As always, ensure that Tutorial is chosen for Project, GenotypeData is chosen for Data, GenotypeData.Variable31008 is chosen for Customized Variables. As we only have categorical trait information on the JPT subjects, make sure that our subject list, GenotypeData.Observation45, is chosen for Customized Observations.

Click the Specify Model button to open the Specify Model window:

image102_png

For Survival Analysis, the user needs to have design columns containing at least three pieces of information. First, the Time column must be set (in this case, use the SurvivalTime column). Second, the Status column must be set (in this case, use the column Status). Finally, the Event must be set (using Death from the Status column).

Strata and other covariate factors can also be added to the model at this stage as well. However, for this tutorial, just leave Genotype in the model.

Click OK to return to the Quantitative Trait window. At this point, the updated model should be reflected in the window.

image103_png

Under Options, ensure that the Generate hazard ratio data is selected, and that Genotypic is chosen for the Disease model.

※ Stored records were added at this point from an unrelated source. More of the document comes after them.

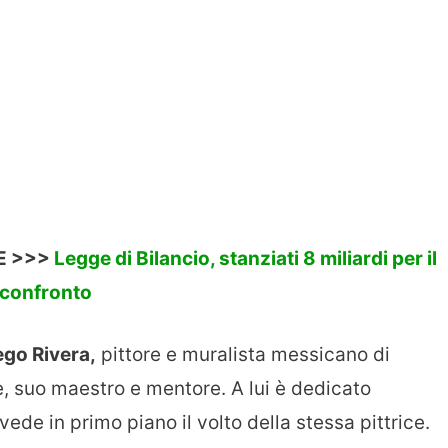
E >>>
Legge di Bilancio, stanziati 8 miliardi per il
a confronto
ego Rivera,
pittore e muralista messicano di
e, suo maestro e mentore. A lui è dedicato
 vede in primo piano il volto della stessa pittrice.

Other available diseases models include Additive, Dominant, and Recessive.

Multiplicity should be set to FDR_BH, with an Alpha level of 0.05 and a Confidence interval of 0.95.

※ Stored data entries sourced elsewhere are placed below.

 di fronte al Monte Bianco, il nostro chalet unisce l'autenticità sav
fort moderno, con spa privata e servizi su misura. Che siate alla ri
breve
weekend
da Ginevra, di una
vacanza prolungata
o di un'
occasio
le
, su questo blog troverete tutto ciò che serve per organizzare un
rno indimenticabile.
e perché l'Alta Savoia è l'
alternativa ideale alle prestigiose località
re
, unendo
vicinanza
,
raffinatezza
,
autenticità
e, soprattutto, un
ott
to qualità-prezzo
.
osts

Set the Anova type to Type3, and set the Test type to WaldTest (the other option is LikelihoodRatio test).

Finally, set Output name to Survival Trait.

Click Submit to run the Quantitative Trait association analysis.

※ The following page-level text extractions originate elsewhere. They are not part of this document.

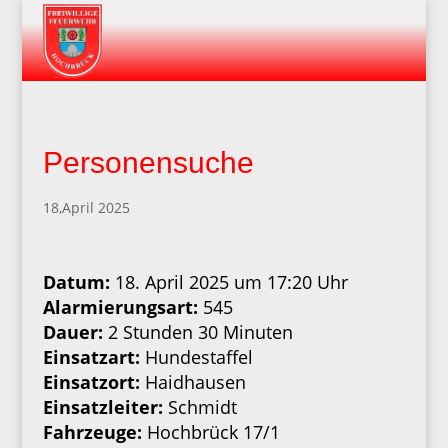
Personensuche
18,April 2025
Datum:
18. April 2025 um 17:20 Uhr
Alarmierungsart:
545
Dauer:
2 Stunden 30 Minuten
Einsatzart:
Hundestaffel
Einsatzort:
Haidhausen
Einsatzleiter:
Schmidt
Fahrzeuge:
Hochbrück 17/1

Two tables will be generated in the Inference section of the Solution Explorer, Survival Trait.HazrdRatios and Survival Trait.Tests data.

image104_png

image105_png

Finally, notice in the Lists section of the Solution Explorer, that each of our analyses has generated lists of significant genes, based on our criteria of an FDR-BH adjusted p-value of 0.05.

image106_png

Let s use our survival analysis List with the previously generated SurvivalView in the GenotypeData dataset to see what these markers look like.

First, reopen the SurvivalView of the GenotypeData dataset by double-clicking it in the Solution Explorer.

image107_png

Next, once the SurvivalView is opened, go to the Variables filter in the View Controller.

Select the ID column of the filter, and expand it.

Note

If the main view window shows an error message, stating that there is missing or negative information in Y, you will need to re-filter the Observations to ONLY include the JPT subjects as the remaining subjects do not include survival time information, and this filter had been previously removed.

image108_png

To add a filter based on a list, right click on ID and choose Add List Filter. Select the Survival Trait.Association.Sig6 which contains the six significant markers in the survival trait analysis, and then click OK.

image109_png

The main view window is updated to only show the 6 charts from the significant markers.

image110_png

Congratulations! You have completed four different association analyses in Array Studio. Save your project file, in case you want to go back to it in the future. In the next chapter, we will look at further visualizations that can be used on the analysis results.